For Watchdog issues, the stack tells you where the system blocked. The actual deadlock cycle often has to be reconstructed across processes.
How Watchdog and ANR cooperate
One easy detail to miss: Watchdog and ANR are not fully separate mechanisms. When Watchdog enters the WAITED_HALF state, the first 30-second timeout, it actively calls AMS dumpStackTraces() and reuses the ANR path to collect process stacks.
That is why dumps triggered by Watchdog are more complete than normal ANR dumps. They include native processes and kernel threads, not just app processes. The cost is that, when the system is already badly congested, the dump operation itself can make the freeze worse and create a feedback loop where the device gets stuck dumping.
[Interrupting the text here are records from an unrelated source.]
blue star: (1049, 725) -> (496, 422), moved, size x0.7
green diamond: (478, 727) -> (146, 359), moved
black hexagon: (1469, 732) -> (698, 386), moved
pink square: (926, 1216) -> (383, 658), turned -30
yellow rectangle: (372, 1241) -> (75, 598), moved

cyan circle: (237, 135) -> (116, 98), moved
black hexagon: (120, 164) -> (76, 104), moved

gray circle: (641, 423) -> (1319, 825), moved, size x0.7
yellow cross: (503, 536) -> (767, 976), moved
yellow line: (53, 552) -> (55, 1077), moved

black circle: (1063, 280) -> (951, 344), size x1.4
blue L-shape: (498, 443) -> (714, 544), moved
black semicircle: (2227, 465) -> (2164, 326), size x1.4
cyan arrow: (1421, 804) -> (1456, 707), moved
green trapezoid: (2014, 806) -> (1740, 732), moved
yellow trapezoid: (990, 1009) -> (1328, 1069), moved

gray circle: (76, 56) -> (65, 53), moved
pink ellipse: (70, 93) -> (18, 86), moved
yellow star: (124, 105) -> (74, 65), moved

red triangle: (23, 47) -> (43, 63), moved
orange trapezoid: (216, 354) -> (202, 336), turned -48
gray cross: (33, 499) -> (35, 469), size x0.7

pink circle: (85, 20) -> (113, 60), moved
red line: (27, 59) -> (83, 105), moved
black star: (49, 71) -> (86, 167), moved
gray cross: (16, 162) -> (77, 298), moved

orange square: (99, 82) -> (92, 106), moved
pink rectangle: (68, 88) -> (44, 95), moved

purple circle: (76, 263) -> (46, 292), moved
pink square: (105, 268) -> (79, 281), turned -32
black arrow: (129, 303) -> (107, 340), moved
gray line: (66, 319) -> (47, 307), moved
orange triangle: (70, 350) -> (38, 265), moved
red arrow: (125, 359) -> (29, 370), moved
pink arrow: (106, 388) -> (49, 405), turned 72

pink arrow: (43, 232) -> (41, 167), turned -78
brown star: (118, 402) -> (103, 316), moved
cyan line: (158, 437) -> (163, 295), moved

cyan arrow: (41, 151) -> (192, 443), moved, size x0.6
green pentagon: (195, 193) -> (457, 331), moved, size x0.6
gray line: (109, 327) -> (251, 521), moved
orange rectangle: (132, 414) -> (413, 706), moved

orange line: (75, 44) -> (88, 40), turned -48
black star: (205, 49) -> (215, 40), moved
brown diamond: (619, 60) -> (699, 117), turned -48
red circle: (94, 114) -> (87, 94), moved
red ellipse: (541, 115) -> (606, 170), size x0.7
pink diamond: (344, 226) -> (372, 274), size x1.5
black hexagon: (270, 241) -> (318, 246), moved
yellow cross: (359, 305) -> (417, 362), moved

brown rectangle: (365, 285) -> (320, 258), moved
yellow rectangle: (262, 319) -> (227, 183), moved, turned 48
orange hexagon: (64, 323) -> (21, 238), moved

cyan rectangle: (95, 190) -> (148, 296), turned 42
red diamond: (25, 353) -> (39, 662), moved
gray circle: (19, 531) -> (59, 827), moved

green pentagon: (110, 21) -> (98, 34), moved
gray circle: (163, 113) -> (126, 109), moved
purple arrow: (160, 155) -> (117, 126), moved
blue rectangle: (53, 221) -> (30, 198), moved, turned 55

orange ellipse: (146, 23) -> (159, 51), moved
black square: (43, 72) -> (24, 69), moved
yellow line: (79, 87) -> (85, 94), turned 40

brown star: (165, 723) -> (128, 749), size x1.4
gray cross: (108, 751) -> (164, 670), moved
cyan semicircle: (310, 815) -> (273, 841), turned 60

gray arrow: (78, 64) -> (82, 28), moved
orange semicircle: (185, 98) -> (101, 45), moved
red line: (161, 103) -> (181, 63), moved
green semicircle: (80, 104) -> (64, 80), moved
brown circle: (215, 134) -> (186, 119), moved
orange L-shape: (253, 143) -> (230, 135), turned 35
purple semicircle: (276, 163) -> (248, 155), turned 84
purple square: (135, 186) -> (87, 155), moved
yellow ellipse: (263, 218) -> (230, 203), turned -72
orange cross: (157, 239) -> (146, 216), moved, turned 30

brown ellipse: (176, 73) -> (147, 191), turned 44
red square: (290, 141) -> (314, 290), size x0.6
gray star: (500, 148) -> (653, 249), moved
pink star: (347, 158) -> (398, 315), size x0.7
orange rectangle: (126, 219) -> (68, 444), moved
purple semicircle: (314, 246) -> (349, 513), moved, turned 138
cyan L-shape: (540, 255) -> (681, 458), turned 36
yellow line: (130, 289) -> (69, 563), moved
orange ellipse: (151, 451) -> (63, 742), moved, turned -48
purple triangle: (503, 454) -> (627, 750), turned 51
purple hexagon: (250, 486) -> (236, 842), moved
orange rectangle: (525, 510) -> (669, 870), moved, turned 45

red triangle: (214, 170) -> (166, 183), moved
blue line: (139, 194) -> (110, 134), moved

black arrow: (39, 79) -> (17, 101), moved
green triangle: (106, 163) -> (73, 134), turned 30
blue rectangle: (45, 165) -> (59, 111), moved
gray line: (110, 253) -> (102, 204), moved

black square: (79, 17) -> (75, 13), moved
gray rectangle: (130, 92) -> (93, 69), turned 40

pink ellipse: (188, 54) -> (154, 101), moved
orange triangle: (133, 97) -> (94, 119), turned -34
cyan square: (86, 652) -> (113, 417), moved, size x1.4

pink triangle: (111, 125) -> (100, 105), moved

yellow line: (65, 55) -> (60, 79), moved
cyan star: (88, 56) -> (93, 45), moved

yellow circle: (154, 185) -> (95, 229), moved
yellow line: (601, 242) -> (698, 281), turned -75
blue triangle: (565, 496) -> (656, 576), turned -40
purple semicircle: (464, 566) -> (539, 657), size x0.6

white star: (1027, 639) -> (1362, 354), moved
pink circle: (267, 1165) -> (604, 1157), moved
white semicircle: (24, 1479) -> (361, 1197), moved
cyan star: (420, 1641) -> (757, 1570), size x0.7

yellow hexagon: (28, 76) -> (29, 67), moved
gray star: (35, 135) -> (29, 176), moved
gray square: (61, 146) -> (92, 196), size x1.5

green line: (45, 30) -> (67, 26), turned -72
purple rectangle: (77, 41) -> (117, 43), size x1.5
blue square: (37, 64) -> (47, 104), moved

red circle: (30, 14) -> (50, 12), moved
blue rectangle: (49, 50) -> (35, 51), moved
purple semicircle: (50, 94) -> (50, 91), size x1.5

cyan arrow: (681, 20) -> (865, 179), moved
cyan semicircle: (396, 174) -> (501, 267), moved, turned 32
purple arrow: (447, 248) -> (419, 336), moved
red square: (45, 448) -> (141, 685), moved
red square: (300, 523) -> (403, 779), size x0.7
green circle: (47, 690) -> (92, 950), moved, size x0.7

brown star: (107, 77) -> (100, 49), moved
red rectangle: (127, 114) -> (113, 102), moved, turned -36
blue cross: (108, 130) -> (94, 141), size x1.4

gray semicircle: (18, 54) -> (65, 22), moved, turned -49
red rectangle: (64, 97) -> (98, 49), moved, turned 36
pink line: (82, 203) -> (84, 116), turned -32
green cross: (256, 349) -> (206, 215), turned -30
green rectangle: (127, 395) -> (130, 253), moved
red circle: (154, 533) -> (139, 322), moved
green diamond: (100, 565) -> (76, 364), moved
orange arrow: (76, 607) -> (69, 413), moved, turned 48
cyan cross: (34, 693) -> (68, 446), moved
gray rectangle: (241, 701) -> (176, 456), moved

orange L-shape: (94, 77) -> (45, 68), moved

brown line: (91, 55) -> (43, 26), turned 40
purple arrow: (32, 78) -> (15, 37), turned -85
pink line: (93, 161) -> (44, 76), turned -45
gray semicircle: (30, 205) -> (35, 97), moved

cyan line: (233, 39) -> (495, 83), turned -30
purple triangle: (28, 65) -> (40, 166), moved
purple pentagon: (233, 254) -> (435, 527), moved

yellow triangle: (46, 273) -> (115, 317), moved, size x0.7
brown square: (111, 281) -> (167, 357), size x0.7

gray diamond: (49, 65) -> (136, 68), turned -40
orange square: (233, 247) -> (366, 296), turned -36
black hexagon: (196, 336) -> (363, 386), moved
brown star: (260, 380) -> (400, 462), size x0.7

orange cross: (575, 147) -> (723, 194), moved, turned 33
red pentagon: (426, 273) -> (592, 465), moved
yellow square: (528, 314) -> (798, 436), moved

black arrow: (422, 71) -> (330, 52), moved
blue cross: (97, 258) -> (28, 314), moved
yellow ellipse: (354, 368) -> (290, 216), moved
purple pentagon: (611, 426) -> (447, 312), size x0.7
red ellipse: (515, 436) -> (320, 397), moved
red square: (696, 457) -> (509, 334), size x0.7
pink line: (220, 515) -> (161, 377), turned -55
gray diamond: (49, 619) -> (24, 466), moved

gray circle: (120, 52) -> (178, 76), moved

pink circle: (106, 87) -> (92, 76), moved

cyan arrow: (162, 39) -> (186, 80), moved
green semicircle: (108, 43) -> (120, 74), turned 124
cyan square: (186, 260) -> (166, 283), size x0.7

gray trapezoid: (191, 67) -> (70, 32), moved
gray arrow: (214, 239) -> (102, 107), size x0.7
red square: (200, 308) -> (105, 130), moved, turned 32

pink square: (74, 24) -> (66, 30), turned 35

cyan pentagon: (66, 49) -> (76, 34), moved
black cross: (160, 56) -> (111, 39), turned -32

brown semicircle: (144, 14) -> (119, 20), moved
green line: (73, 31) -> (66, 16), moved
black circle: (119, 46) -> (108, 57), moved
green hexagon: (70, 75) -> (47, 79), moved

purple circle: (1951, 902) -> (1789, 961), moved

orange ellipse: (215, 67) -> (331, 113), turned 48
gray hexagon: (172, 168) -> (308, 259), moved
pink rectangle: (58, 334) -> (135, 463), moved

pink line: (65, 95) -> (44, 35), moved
Android 12 introduced an optimization: before Watchdog triggers heavy dumps, it checks the IO wait ratio through ProcessCpuTracker. If the ratio exceeds a threshold, it skips some expensive dumps and prioritizes restart. Production data shows that this strategy significantly shortens the failure duration where the whole device appears frozen during dumping.